• **Exercise goal**
Below are some entries. Copy each line that holds the string "free".

• **Source records**
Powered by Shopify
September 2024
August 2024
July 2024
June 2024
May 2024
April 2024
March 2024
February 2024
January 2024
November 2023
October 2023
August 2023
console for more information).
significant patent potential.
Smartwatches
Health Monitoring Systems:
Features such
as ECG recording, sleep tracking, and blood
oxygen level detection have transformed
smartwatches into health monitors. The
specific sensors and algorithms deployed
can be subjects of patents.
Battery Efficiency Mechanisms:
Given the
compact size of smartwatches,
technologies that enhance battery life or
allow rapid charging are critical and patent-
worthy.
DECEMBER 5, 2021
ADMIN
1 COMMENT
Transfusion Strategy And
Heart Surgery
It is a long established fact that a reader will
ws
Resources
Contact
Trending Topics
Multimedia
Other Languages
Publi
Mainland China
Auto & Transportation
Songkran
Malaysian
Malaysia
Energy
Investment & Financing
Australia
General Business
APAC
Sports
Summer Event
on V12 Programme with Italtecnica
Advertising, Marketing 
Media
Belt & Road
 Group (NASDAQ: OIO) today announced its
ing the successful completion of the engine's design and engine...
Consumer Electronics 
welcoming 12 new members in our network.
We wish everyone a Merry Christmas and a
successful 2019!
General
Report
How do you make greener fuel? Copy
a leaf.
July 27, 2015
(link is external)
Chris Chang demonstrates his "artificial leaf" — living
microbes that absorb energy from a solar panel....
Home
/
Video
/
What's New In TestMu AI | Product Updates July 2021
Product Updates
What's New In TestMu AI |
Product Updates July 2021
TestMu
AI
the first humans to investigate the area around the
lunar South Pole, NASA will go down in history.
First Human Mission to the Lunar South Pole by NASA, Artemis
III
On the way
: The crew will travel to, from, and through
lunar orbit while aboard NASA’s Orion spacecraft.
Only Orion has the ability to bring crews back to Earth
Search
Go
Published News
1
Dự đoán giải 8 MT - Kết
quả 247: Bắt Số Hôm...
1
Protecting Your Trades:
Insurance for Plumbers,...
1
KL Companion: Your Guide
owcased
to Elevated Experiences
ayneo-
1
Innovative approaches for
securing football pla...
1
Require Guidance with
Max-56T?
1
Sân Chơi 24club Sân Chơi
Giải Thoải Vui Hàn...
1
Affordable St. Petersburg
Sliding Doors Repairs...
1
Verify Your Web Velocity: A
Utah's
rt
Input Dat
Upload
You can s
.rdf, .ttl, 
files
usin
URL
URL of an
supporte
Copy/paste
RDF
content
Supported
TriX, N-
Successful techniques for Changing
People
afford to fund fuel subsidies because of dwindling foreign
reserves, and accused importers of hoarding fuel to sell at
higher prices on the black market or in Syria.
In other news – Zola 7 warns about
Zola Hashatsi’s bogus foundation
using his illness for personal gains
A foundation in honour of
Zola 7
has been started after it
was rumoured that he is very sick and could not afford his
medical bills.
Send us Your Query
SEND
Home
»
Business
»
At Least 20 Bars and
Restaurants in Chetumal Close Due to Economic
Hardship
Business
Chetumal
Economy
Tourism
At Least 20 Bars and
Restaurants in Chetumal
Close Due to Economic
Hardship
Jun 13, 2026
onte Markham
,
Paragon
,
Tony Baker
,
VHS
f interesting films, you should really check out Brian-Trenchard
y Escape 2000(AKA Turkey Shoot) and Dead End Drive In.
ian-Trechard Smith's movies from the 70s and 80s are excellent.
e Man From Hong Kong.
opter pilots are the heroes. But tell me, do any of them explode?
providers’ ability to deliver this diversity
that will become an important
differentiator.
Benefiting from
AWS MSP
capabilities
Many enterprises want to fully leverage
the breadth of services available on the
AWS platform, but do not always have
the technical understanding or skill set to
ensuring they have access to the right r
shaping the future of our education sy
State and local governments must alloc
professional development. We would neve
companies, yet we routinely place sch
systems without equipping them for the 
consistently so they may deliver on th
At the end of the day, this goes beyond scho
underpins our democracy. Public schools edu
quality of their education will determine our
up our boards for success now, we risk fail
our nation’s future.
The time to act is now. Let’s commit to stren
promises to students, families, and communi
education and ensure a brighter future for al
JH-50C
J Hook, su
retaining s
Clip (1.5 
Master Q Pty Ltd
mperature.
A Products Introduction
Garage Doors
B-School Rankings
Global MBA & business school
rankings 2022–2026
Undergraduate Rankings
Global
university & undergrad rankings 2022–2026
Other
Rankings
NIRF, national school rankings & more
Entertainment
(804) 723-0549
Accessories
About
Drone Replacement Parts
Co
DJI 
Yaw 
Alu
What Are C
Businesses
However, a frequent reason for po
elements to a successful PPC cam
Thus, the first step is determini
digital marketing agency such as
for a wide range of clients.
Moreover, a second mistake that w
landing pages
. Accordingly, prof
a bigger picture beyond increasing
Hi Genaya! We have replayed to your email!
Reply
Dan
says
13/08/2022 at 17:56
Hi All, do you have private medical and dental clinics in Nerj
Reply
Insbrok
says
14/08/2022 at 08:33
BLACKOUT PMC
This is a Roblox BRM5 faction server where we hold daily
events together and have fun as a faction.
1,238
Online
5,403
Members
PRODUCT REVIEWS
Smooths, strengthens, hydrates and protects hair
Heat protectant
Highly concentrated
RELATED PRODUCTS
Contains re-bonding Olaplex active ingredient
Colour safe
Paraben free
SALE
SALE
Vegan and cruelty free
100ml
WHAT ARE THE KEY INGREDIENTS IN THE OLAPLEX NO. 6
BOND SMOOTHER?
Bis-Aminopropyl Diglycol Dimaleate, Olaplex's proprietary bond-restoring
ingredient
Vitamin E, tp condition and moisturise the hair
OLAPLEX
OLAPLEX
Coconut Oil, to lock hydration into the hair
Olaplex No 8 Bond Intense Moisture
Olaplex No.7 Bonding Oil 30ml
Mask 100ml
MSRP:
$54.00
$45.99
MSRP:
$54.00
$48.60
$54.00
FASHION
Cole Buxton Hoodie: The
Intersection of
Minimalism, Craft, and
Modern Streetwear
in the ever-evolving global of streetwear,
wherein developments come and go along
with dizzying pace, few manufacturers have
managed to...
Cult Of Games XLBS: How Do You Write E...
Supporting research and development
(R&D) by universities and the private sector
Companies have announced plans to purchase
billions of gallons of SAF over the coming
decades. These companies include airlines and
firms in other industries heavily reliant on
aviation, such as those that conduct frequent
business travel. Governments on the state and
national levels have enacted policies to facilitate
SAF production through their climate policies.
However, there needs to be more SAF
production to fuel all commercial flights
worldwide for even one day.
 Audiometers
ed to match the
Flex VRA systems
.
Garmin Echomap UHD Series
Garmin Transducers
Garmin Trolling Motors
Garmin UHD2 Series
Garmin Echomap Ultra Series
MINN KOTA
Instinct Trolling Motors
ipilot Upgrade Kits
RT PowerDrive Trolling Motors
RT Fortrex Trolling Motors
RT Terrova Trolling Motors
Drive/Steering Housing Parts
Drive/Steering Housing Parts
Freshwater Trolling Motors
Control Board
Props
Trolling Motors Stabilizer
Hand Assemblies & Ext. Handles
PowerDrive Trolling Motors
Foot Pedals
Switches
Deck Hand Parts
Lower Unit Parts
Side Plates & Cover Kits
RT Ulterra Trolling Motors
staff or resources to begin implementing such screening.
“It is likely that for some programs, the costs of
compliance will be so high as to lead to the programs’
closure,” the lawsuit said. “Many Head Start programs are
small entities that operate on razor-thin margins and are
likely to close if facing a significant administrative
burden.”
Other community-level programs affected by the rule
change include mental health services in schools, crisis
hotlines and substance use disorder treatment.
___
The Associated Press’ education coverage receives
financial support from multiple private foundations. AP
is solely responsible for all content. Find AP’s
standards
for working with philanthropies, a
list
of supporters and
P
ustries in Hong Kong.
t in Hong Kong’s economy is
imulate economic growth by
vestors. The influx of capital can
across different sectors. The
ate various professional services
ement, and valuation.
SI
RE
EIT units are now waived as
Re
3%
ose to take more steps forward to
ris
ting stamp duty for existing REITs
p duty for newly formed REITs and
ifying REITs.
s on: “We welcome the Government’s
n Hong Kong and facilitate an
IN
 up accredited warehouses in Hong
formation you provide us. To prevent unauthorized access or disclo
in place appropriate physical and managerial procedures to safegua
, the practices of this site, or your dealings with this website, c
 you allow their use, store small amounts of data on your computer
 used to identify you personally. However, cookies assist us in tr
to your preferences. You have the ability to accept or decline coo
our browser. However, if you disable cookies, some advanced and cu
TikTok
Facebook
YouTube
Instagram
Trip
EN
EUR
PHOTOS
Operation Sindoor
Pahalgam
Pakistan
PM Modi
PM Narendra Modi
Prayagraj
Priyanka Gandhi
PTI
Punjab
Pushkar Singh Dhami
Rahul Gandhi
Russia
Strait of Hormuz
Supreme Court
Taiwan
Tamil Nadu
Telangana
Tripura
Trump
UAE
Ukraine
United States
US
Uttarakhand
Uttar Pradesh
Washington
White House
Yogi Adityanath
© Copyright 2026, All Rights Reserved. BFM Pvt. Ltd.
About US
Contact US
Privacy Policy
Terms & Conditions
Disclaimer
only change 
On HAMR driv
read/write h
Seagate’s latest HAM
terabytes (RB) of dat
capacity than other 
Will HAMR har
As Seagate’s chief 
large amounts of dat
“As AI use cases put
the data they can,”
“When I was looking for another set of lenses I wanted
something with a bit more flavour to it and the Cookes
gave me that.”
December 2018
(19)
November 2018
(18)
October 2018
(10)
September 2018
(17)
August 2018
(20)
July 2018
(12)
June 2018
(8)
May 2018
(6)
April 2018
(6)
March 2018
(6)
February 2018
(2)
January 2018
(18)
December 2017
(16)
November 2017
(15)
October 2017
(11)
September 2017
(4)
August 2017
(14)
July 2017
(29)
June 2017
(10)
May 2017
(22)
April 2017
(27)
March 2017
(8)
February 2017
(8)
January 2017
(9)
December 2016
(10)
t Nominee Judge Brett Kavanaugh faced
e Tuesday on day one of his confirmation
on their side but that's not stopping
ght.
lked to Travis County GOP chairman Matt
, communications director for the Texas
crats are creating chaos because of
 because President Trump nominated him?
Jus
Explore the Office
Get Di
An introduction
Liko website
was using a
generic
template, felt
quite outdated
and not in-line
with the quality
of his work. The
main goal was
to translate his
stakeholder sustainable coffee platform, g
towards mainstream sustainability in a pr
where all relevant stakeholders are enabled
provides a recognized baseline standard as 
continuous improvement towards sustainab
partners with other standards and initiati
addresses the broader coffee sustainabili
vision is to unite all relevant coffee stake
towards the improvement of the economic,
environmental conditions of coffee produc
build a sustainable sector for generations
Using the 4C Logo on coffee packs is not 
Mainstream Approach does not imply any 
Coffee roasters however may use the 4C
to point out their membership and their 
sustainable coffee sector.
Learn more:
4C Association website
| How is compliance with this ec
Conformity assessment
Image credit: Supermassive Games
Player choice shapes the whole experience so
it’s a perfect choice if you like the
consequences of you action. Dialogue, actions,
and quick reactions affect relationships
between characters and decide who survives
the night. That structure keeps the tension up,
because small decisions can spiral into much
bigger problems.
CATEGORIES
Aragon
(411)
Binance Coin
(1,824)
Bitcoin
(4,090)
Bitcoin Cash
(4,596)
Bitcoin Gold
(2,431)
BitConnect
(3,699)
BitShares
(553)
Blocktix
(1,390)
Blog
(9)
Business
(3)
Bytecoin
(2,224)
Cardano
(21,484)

• **Answer space**
Paraben free
Vegan and cruelty free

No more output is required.